• [Supplied information]
------------------------------

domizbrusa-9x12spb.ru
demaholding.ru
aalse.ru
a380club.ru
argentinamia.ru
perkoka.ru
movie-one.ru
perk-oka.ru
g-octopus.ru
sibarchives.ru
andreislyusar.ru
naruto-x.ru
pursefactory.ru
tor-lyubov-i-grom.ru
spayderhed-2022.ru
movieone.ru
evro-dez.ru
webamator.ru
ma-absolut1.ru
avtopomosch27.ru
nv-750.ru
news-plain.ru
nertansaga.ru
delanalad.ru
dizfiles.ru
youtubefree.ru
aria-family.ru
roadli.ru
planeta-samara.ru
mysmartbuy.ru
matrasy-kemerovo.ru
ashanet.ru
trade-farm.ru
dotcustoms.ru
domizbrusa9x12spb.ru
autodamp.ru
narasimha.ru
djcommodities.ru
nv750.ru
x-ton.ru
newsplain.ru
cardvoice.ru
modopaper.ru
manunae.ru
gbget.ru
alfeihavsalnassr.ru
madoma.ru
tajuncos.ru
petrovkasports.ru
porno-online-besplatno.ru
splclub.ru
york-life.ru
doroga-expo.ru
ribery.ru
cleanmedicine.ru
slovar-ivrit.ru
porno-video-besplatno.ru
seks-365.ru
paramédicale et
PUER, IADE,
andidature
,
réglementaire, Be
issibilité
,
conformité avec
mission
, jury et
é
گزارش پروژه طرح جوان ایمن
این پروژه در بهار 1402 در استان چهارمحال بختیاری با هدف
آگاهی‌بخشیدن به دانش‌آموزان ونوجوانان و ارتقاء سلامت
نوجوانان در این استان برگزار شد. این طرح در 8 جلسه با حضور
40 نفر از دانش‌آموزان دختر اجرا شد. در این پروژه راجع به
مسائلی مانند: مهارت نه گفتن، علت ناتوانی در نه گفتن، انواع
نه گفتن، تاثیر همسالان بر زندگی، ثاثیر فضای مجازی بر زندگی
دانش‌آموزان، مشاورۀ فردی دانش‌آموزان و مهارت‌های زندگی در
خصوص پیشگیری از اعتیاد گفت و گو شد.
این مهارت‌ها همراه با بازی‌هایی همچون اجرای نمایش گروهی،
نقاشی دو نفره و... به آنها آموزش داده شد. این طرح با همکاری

------------------------------

• [Problem]
Which lines of the data include the string "پروژه"? Find them and copy each one.

• [Solution for this task]
گزارش پروژه طرح جوان ایمن
این پروژه در بهار 1402 در استان چهارمحال بختیاری با هدف
40 نفر از دانش‌آموزان دختر اجرا شد. در این پروژه راجع به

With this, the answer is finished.